- **WORK TASK**
Identify the line with "IEEE/CAA J. Autom. Sinica"; copy word for word that line and every one after it, to the end of the listing. Exclude pictures.
⟨
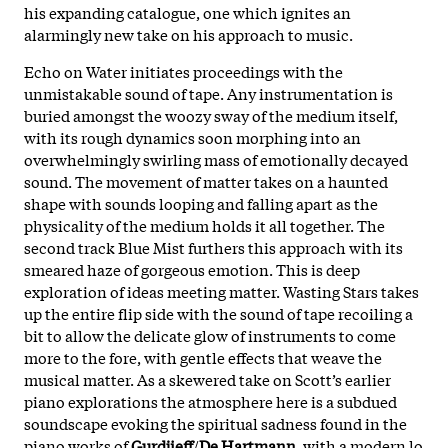
his expanding catalogue, one which ignites an
alarmingly new take on his approach to music.
Echo on Water initiates proceedings with the
unmistakable sound of tape. Any instrumentation is
buried amongst the woozy sway of the medium itself,
with its rough dynamics soon morphing into an
overwhelmingly swirling mass of emotionally decayed
sound. The movement of matter takes on a haunted
shape with sounds looping and falling apart as the
physicality of the medium holds it all together. The
second track Blue Mist furthers this approach with its
smeared haze of gorgeous emotion. This is deep
exploration of ideas meeting matter. Wasting Stars takes
up the entire flip side with the sound of tape recoiling a
bit to allow the delicate glow of instruments to come
more to the fore, with gentle effects that weave the
musical matter. As a skewered take on Scott’s earlier
piano explorations the atmosphere here is a subdued
soundscape evoking the spiritual sadness found in the
piano works of
Gurdjieff
/
De Hartmann
, with a modern lo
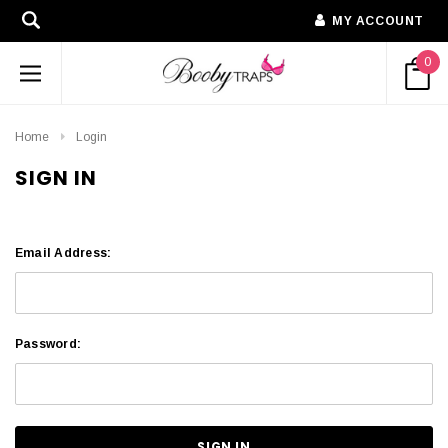
MY ACCOUNT
0
Home
Login
SIGN IN
Email Address:
Password:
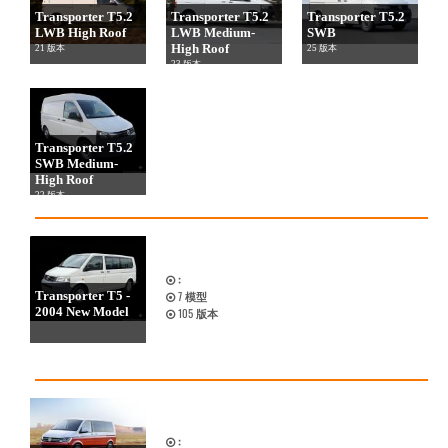
Transporter T5.2
Transporter T5.2
Transporter T5.2
LWB High Roof
LWB Medium-
SWB
High Roof
21 版本
25 版本
23 版本
Transporter T5.2
SWB Medium-
High Roof
22 版本
:
Transporter T5 -
7
模型
2004 New Model
105
版本
:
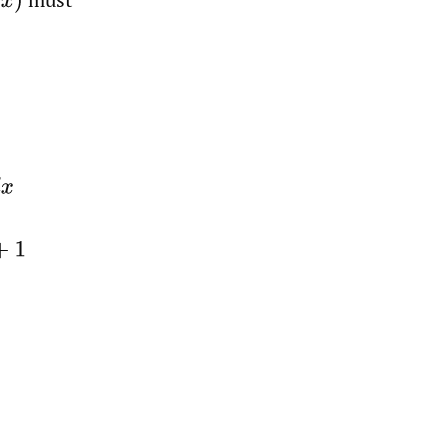
x
)
u
)
(
λ
+
ln
u
)
2
,
Let
u
=
x
/
β
+
1
=
−
λ
λ
+
ln
(
u
)
|
1
∞
=
1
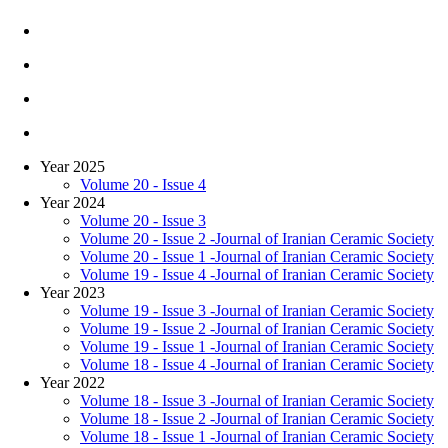
Year 2025
Volume 20 - Issue 4
Year 2024
Volume 20 - Issue 3
Volume 20 - Issue 2 -Journal of Iranian Ceramic Society
Volume 20 - Issue 1 -Journal of Iranian Ceramic Society
Volume 19 - Issue 4 -Journal of Iranian Ceramic Society
Year 2023
Volume 19 - Issue 3 -Journal of Iranian Ceramic Society
Volume 19 - Issue 2 -Journal of Iranian Ceramic Society
Volume 19 - Issue 1 -Journal of Iranian Ceramic Society
Volume 18 - Issue 4 -Journal of Iranian Ceramic Society
Year 2022
Volume 18 - Issue 3 -Journal of Iranian Ceramic Society
Volume 18 - Issue 2 -Journal of Iranian Ceramic Society
Volume 18 - Issue 1 -Journal of Iranian Ceramic Society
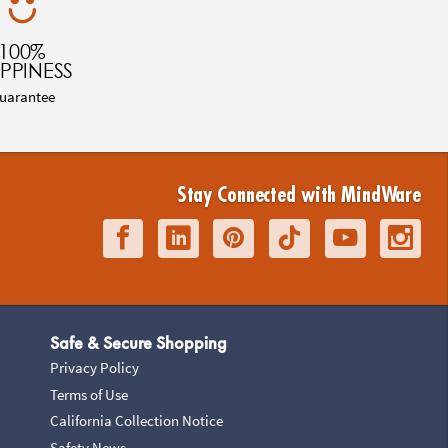
100%
PPINESS
uarantee
Stay Connected with MindWare
Safe & Secure Shopping
Privacy Policy
Terms of Use
California Collection Notice
Safety News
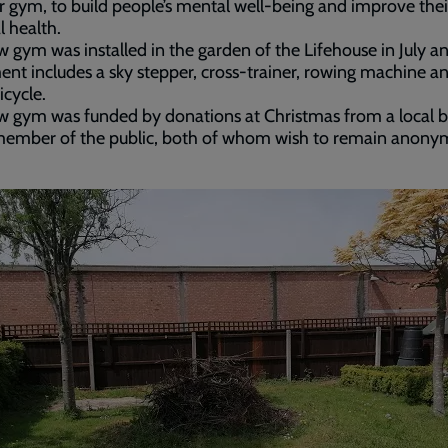
 gym, to build people’s mental well-being and improve thei
l health.
 gym was installed in the garden of the Lifehouse in July a
nt includes a sky stepper, cross-trainer, rowing machine a
icycle.
 gym was funded by donations at Christmas from a local b
member of the public, both of whom wish to remain anony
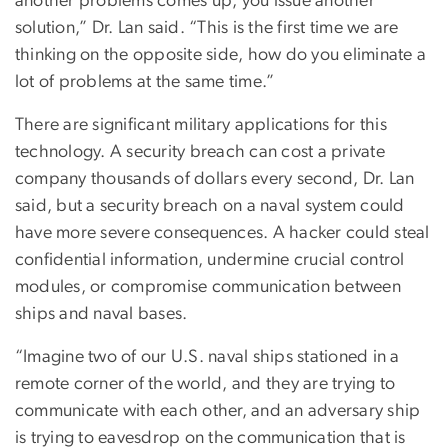
another problems comes up, you issue another
solution,” Dr. Lan said. “This is the first time we are
thinking on the opposite side, how do you eliminate a
lot of problems at the same time.”
There are significant military applications for this
technology. A security breach can cost a private
company thousands of dollars every second, Dr. Lan
said, but a security breach on a naval system could
have more severe consequences. A hacker could steal
confidential information, undermine crucial control
modules, or compromise communication between
ships and naval bases.
“Imagine two of our U.S. naval ships stationed in a
remote corner of the world, and they are trying to
communicate with each other, and an adversary ship
is trying to eavesdrop on the communication that is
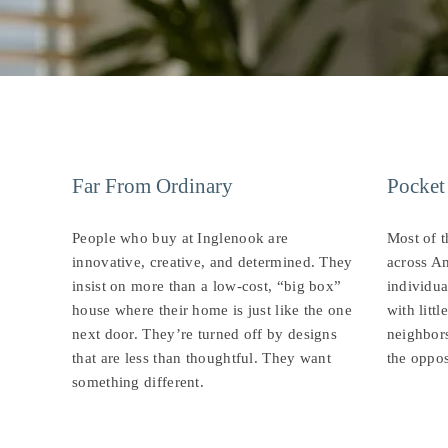
Far From Ordinary
Pocket
People who buy at Inglenook are
Most of 
innovative, creative, and determined. They
across Am
insist on more than a low-cost, “big box”
individua
house where their home is just like the one
with litt
next door. They’re turned off by designs
neighbors
that are less than thoughtful. They want
the oppos
something different.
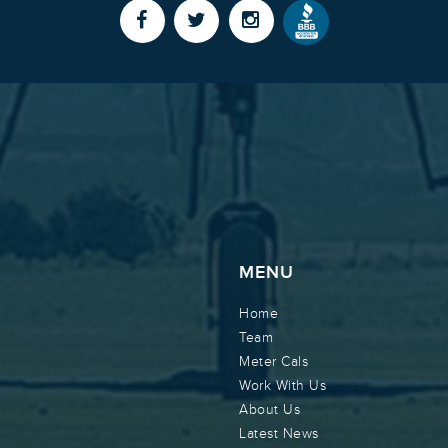
MENU
Home
Team
Meter Cals
Work With Us
About Us
Latest News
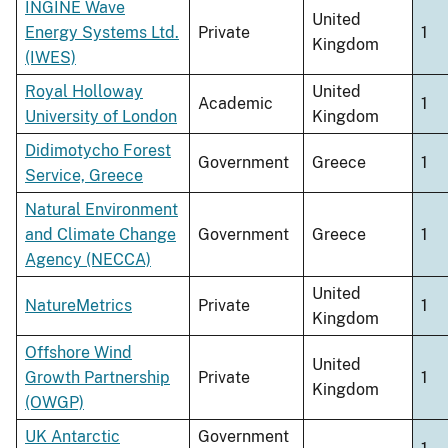
INGINE Wave
United
Energy Systems Ltd.
Private
1
Kingdom
(IWES)
Royal Holloway
United
Academic
1
University of London
Kingdom
Didimotycho Forest
Government
Greece
1
Service, Greece
Natural Environment
and Climate Change
Government
Greece
1
Agency (NECCA)
United
NatureMetrics
Private
1
Kingdom
Offshore Wind
United
Growth Partnership
Private
1
Kingdom
(OWGP)
UK Antarctic
Government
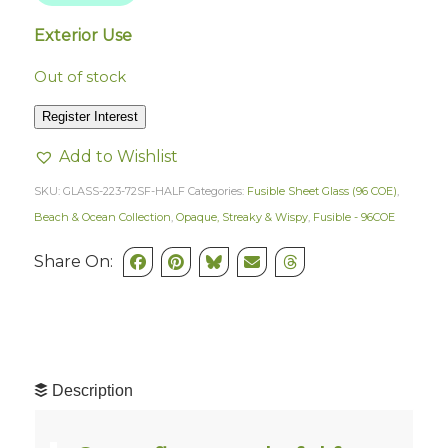
Exterior Use
Out of stock
Register Interest
Add to Wishlist
SKU:
GLASS-223-72SF-HALF
Categories:
Fusible Sheet Glass (96 COE)
,
Beach & Ocean Collection
,
Opaque, Streaky & Wispy
,
Fusible - 96COE
Share On:
Description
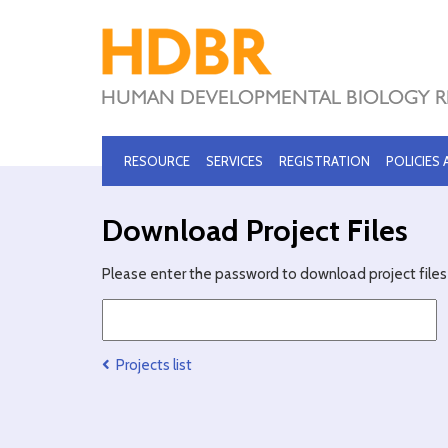
RESOURCE
SERVICES
REGISTRATION
POLICIES
Download Project Files
Please enter the password to download project files 
Projects list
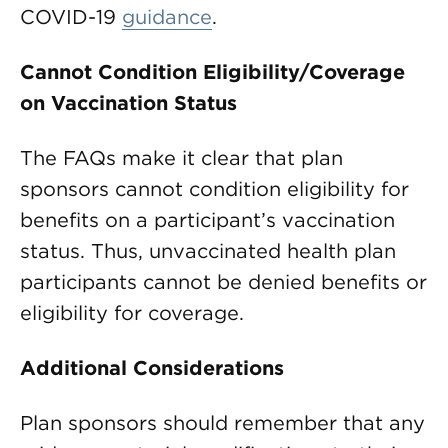
COVID-19
guidance
.
Cannot Condition Eligibility/Coverage
on Vaccination Status
The FAQs make it clear that plan
sponsors cannot condition eligibility for
benefits on a participant’s vaccination
status. Thus, unvaccinated health plan
participants cannot be denied benefits or
eligibility for coverage.
Additional Considerations
Plan sponsors should remember that any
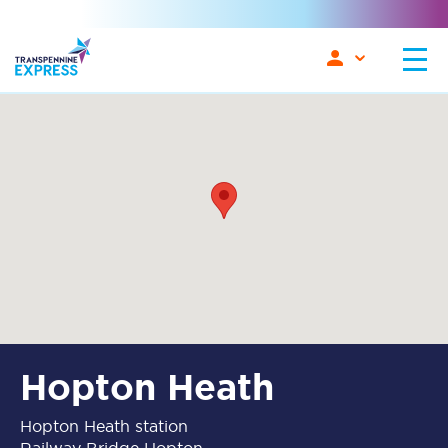
Hopton Heath
Hopton Heath station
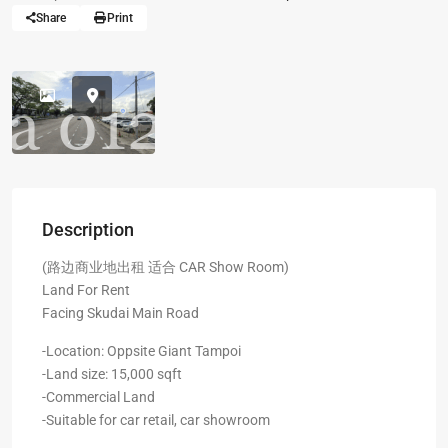
Share
Print
Description
(路边商业地出租 适合 CAR Show Room)
Land For Rent
Facing Skudai Main Road
-Location: Oppsite Giant Tampoi
-Land size: 15,000 sqft
-Commercial Land
-Suitable for car retail, car showroom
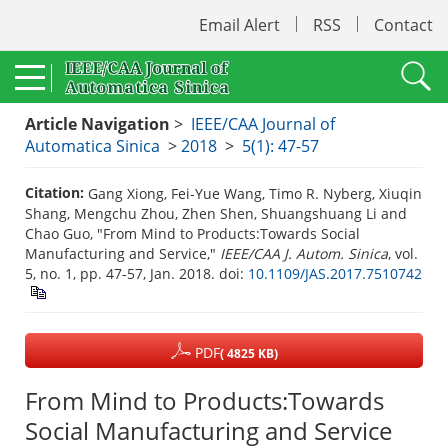
Email Alert
RSS
Contact
Article Navigation
>
IEEE/CAA Journal of
Automatica Sinica
>
2018
>
5(1): 47-57
Citation:
Gang Xiong, Fei-Yue Wang, Timo R. Nyberg, Xiuqin
Shang, Mengchu Zhou, Zhen Shen, Shuangshuang Li and
Chao Guo, "From Mind to Products:Towards Social
Manufacturing and Service,"
IEEE/CAA J. Autom. Sinica
, vol.
5, no. 1, pp. 47-57, Jan. 2018.
doi:
10.1109/JAS.2017.7510742
PDF
( 4825 KB)
From Mind to Products:Towards
Social Manufacturing and Service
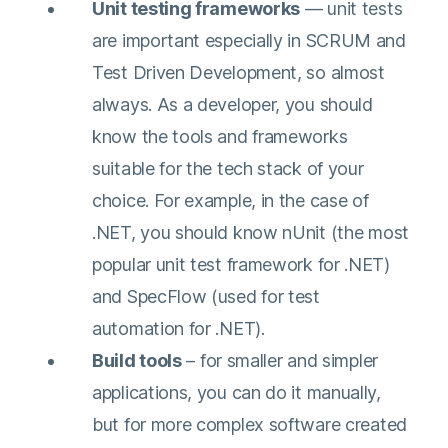
Unit testing frameworks
— unit tests
are important especially in SCRUM and
Test Driven Development, so almost
always. As a developer, you should
know the tools and frameworks
suitable for the tech stack of your
choice. For example, in the case of
.NET, you should know nUnit (the most
popular unit test framework for .NET)
and SpecFlow (used for test
automation for .NET).
Build tools
– for smaller and simpler
applications, you can do it manually,
Connect with the expert
but for more complex software created
and gain a deeper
⟩
- **ANSWER**
IEEE/CAA J. Autom. Sinica
, vol.
5, no. 1, pp. 47-57, Jan. 2018.
doi:
10.1109/JAS.2017.7510742
PDF
( 4825 KB)
From Mind to Products:Towards
Social Manufacturing and Service
Unit testing frameworks
— unit tests
are important especially in SCRUM and
Test Driven Development, so almost
always. As a developer, you should
know the tools and frameworks
suitable for the tech stack of your
choice. For example, in the case of
.NET, you should know nUnit (the most
popular unit test framework for .NET)
and SpecFlow (used for test
automation for .NET).
Build tools
– for smaller and simpler
applications, you can do it manually,
Connect with the expert
but for more complex software created
and gain a deeper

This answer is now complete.